• **Instructions for the task**:
Going through the data below, please show each line containing the string "Lucida".

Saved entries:
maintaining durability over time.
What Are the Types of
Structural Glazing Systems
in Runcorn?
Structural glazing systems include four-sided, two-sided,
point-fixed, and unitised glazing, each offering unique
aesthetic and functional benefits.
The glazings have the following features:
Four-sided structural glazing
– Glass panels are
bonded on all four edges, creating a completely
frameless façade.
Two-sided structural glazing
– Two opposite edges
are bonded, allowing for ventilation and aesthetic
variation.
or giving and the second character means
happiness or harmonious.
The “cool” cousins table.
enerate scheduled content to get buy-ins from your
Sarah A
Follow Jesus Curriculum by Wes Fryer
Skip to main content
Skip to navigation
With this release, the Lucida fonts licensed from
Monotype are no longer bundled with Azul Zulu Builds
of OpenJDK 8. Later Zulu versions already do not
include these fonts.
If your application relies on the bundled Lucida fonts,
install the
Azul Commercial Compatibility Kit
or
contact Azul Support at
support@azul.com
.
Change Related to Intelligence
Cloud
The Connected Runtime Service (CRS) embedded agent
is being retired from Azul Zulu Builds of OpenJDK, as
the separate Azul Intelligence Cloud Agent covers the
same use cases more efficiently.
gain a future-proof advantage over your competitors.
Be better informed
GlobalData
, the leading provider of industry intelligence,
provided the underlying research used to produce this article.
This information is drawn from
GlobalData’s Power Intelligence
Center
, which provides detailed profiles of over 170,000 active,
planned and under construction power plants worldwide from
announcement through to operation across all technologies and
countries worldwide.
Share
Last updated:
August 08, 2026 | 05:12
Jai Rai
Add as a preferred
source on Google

• **Answer box**:
With this release, the Lucida fonts licensed from
If your application relies on the bundled Lucida fonts,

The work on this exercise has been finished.